L’art d’être humble

L’art d’être humble

Plus de la moitié de ma vie, j’étais dans une forme de quête spirituelle. J’ai emmagasiné toute mon énergie, tout ce qu’il m’était possible de faire pour atteindre l’inexprimable, la grâce, la beauté absolue. J’ai même eu l’occasion de le vivre.
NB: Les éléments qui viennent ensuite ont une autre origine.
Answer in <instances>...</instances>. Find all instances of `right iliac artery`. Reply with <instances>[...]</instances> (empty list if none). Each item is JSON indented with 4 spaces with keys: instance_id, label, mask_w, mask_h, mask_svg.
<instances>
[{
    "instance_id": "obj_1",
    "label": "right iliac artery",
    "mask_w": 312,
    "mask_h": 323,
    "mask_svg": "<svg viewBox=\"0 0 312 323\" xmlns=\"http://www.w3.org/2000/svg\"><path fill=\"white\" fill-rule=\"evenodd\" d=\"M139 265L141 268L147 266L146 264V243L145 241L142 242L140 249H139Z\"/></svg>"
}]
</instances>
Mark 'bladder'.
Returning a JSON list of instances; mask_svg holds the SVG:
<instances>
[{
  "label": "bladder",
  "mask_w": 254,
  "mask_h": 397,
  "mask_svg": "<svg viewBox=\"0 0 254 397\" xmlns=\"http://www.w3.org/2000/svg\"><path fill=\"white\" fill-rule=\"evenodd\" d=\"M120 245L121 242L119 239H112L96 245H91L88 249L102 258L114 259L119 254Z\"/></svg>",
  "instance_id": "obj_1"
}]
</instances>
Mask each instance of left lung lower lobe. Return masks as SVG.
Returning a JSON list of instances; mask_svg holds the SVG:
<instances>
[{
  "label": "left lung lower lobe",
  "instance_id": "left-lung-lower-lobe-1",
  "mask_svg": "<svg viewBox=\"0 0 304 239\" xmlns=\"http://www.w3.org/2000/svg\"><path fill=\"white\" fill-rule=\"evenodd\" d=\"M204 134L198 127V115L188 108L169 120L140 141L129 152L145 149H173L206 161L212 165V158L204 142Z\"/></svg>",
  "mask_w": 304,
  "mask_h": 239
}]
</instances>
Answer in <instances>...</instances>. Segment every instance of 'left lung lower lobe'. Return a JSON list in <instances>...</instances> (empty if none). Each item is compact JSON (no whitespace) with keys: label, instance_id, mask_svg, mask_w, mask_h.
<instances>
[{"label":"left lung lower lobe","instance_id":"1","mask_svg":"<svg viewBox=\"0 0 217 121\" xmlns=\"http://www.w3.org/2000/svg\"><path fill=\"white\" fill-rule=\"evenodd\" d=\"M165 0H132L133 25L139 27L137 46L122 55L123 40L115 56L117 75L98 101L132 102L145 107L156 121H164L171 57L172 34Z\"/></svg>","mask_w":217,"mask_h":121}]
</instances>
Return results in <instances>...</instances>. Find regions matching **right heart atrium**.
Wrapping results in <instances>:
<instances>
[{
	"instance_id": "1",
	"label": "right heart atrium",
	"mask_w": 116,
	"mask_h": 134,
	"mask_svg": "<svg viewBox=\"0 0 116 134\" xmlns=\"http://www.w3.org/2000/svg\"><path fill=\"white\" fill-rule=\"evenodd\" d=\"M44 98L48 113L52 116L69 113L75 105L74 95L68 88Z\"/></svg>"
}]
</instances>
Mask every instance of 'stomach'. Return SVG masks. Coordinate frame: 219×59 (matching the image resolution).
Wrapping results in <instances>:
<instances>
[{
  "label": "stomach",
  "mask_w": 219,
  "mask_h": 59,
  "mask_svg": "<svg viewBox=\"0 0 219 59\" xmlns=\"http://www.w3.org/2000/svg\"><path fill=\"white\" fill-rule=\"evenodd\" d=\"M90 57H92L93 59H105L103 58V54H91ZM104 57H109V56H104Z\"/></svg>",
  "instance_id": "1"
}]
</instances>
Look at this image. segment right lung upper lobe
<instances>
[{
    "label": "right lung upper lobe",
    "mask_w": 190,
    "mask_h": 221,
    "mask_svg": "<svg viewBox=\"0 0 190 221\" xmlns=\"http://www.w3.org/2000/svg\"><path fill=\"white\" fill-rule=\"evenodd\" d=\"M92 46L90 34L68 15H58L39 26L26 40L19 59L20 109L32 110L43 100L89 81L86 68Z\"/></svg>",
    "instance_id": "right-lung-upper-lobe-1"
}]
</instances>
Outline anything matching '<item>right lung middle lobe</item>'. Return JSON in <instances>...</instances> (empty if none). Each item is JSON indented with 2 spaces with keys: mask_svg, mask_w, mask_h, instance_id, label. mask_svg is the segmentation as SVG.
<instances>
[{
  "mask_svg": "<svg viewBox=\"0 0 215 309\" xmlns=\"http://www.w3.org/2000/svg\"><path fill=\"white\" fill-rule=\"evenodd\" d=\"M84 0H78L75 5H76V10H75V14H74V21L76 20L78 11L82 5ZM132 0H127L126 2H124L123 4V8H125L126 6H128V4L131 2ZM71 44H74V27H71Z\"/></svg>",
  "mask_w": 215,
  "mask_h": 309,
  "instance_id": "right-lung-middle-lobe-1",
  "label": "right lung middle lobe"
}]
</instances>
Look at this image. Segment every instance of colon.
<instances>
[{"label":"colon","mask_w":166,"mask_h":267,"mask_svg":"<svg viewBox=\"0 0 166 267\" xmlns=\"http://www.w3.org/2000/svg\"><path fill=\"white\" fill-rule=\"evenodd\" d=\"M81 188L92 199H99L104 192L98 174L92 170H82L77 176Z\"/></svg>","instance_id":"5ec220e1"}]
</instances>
Ces moments de grâce, auxquels on goûte tous un jour, là où l’on fait un avec la nature, avec l’univers, et où les choses semblent être parfaitement à leur place.
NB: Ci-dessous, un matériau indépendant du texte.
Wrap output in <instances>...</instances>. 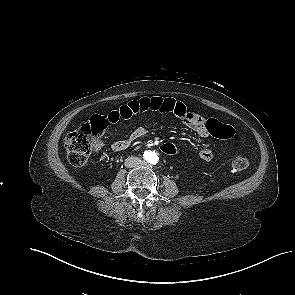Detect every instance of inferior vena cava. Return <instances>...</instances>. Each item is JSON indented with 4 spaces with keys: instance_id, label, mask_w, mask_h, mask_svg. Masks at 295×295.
<instances>
[{
    "instance_id": "602c4592",
    "label": "inferior vena cava",
    "mask_w": 295,
    "mask_h": 295,
    "mask_svg": "<svg viewBox=\"0 0 295 295\" xmlns=\"http://www.w3.org/2000/svg\"><path fill=\"white\" fill-rule=\"evenodd\" d=\"M141 163L140 158L135 156H130L125 159V166L128 168H134L137 167Z\"/></svg>"
}]
</instances>
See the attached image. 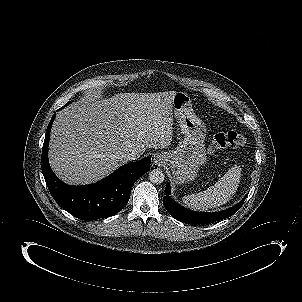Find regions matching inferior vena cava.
<instances>
[{
	"mask_svg": "<svg viewBox=\"0 0 302 302\" xmlns=\"http://www.w3.org/2000/svg\"><path fill=\"white\" fill-rule=\"evenodd\" d=\"M141 155H142V153L137 150H130V151L125 152L122 157L126 161H133V160L138 159Z\"/></svg>",
	"mask_w": 302,
	"mask_h": 302,
	"instance_id": "1",
	"label": "inferior vena cava"
}]
</instances>
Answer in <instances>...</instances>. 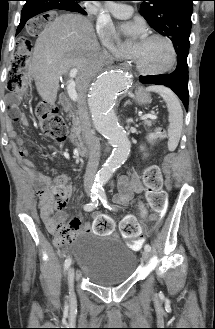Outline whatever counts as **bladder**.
Masks as SVG:
<instances>
[{
	"label": "bladder",
	"instance_id": "1",
	"mask_svg": "<svg viewBox=\"0 0 215 329\" xmlns=\"http://www.w3.org/2000/svg\"><path fill=\"white\" fill-rule=\"evenodd\" d=\"M72 250L79 276L92 284L124 282L133 276L137 267L135 253L114 236L84 234Z\"/></svg>",
	"mask_w": 215,
	"mask_h": 329
}]
</instances>
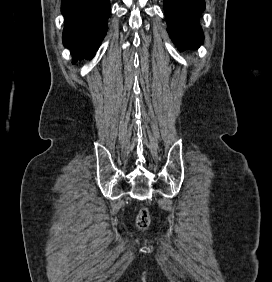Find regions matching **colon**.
Segmentation results:
<instances>
[{"label":"colon","mask_w":272,"mask_h":282,"mask_svg":"<svg viewBox=\"0 0 272 282\" xmlns=\"http://www.w3.org/2000/svg\"><path fill=\"white\" fill-rule=\"evenodd\" d=\"M150 224V214L147 208L142 207L136 218V226L143 230L146 229Z\"/></svg>","instance_id":"5ec220e1"}]
</instances>
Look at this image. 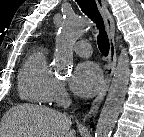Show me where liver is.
Masks as SVG:
<instances>
[{
	"label": "liver",
	"instance_id": "liver-1",
	"mask_svg": "<svg viewBox=\"0 0 144 137\" xmlns=\"http://www.w3.org/2000/svg\"><path fill=\"white\" fill-rule=\"evenodd\" d=\"M71 118L33 104L11 107L2 117L0 137H75Z\"/></svg>",
	"mask_w": 144,
	"mask_h": 137
}]
</instances>
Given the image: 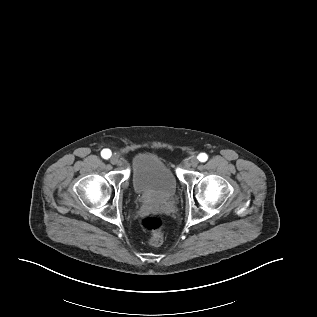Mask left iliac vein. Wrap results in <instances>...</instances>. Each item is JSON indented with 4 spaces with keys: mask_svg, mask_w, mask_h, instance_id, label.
I'll use <instances>...</instances> for the list:
<instances>
[{
    "mask_svg": "<svg viewBox=\"0 0 317 317\" xmlns=\"http://www.w3.org/2000/svg\"><path fill=\"white\" fill-rule=\"evenodd\" d=\"M199 161L197 157L193 156L189 159L188 165L191 167H196L198 165Z\"/></svg>",
    "mask_w": 317,
    "mask_h": 317,
    "instance_id": "1",
    "label": "left iliac vein"
}]
</instances>
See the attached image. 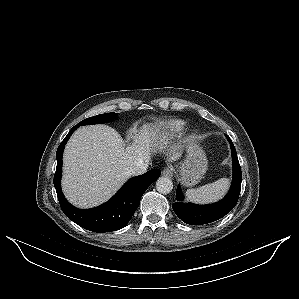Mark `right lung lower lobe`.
I'll return each instance as SVG.
<instances>
[{"label": "right lung lower lobe", "mask_w": 299, "mask_h": 299, "mask_svg": "<svg viewBox=\"0 0 299 299\" xmlns=\"http://www.w3.org/2000/svg\"><path fill=\"white\" fill-rule=\"evenodd\" d=\"M75 125L57 149V167L54 175V186L64 214L77 225L98 233L112 232L127 225L140 204L143 193L161 174L158 169L130 179L108 202L91 209H78L72 206L61 191L62 155L65 144L78 128Z\"/></svg>", "instance_id": "right-lung-lower-lobe-1"}]
</instances>
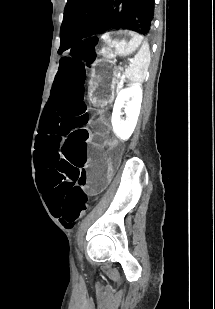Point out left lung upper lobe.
<instances>
[{
	"instance_id": "5c2ea615",
	"label": "left lung upper lobe",
	"mask_w": 215,
	"mask_h": 309,
	"mask_svg": "<svg viewBox=\"0 0 215 309\" xmlns=\"http://www.w3.org/2000/svg\"><path fill=\"white\" fill-rule=\"evenodd\" d=\"M154 14V0H68L59 52L81 40L115 28L148 34Z\"/></svg>"
}]
</instances>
L’idée était d'élargir ces moments, de gagner en profondeur, de les rendre de plus en plus permanents.

Il fallait probablement faire tout ce cheminement pour en arriver là, mais aujourd’hui ma vision a bien évolué voir même s’est inversée :

« Tous les fleuves se jettent dans la mer
Parce qu’elle est plus basse qu’ils ne sont,
L’humilité lui confère sa puissance. »

Lao Tseu.

Il me semble à présent que c’est plutôt dans l’acceptation de ce qui est que ça se passe. Dans une forme d’accordage au courant naturel et spontané des choses.
Au lieu de projeter, d’aller vers, de forcer, de laisser plutôt humblement la place à ce qui est déjà là.
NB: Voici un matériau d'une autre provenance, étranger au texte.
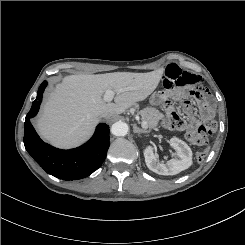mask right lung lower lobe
I'll list each match as a JSON object with an SVG mask.
<instances>
[{
    "label": "right lung lower lobe",
    "mask_w": 245,
    "mask_h": 245,
    "mask_svg": "<svg viewBox=\"0 0 245 245\" xmlns=\"http://www.w3.org/2000/svg\"><path fill=\"white\" fill-rule=\"evenodd\" d=\"M44 81L37 92L31 110L24 123V145L33 159L50 175L70 181L85 178L97 170L106 158L109 148V126L101 123L96 127L93 137L84 145L70 150H61L44 143L34 130L30 119L40 107Z\"/></svg>",
    "instance_id": "1"
}]
</instances>
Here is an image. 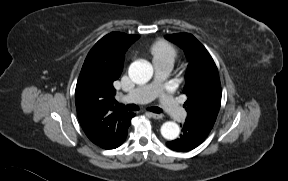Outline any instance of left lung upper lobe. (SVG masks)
I'll return each mask as SVG.
<instances>
[{"label":"left lung upper lobe","instance_id":"left-lung-upper-lobe-1","mask_svg":"<svg viewBox=\"0 0 288 181\" xmlns=\"http://www.w3.org/2000/svg\"><path fill=\"white\" fill-rule=\"evenodd\" d=\"M167 40L184 49L189 58L183 92L186 120L213 127L221 104V84L217 67L206 48L191 34L166 35Z\"/></svg>","mask_w":288,"mask_h":181}]
</instances>
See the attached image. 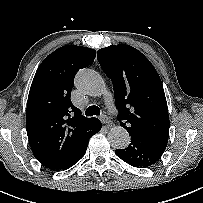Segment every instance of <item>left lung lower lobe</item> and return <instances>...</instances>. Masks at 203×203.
I'll list each match as a JSON object with an SVG mask.
<instances>
[{
    "instance_id": "0a47b994",
    "label": "left lung lower lobe",
    "mask_w": 203,
    "mask_h": 203,
    "mask_svg": "<svg viewBox=\"0 0 203 203\" xmlns=\"http://www.w3.org/2000/svg\"><path fill=\"white\" fill-rule=\"evenodd\" d=\"M131 143L125 149L116 150V155L128 164L145 168L155 164L162 156L166 146L158 145L139 136L130 135Z\"/></svg>"
}]
</instances>
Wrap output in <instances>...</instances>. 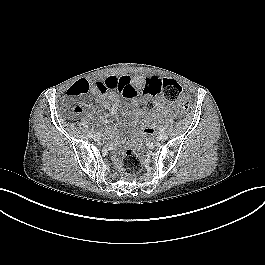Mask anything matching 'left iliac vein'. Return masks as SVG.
<instances>
[{
  "mask_svg": "<svg viewBox=\"0 0 265 265\" xmlns=\"http://www.w3.org/2000/svg\"><path fill=\"white\" fill-rule=\"evenodd\" d=\"M167 139V134L165 132H160L158 135L159 141H165Z\"/></svg>",
  "mask_w": 265,
  "mask_h": 265,
  "instance_id": "4c4485c4",
  "label": "left iliac vein"
}]
</instances>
Il n’y plus qu’à faire ce que la journée demande dans une attitude de lâcher-prise. De confiance en la vie. À faire les choses sérieusement mais sans se prendre au sérieux.

Cette attitude nous met directement dans une forme d’harmonie, de souplesse et de simplicité. Au lieu de rejeter ce qui est, on développe une complicité ou encore une intimité avec l’instant.

Dans l’ordinaire comme dans l'extraordinaire. Satisfait, comblé.

Juste être.

Humblement.

« C’est en donnant qu’on reçoit », nous dit saint François d’Assise.

Prendre soin de la terre, du vivant, du quotidien et de soi-même.

C’est de cette manière que je conçois aujourd’hui le yoga.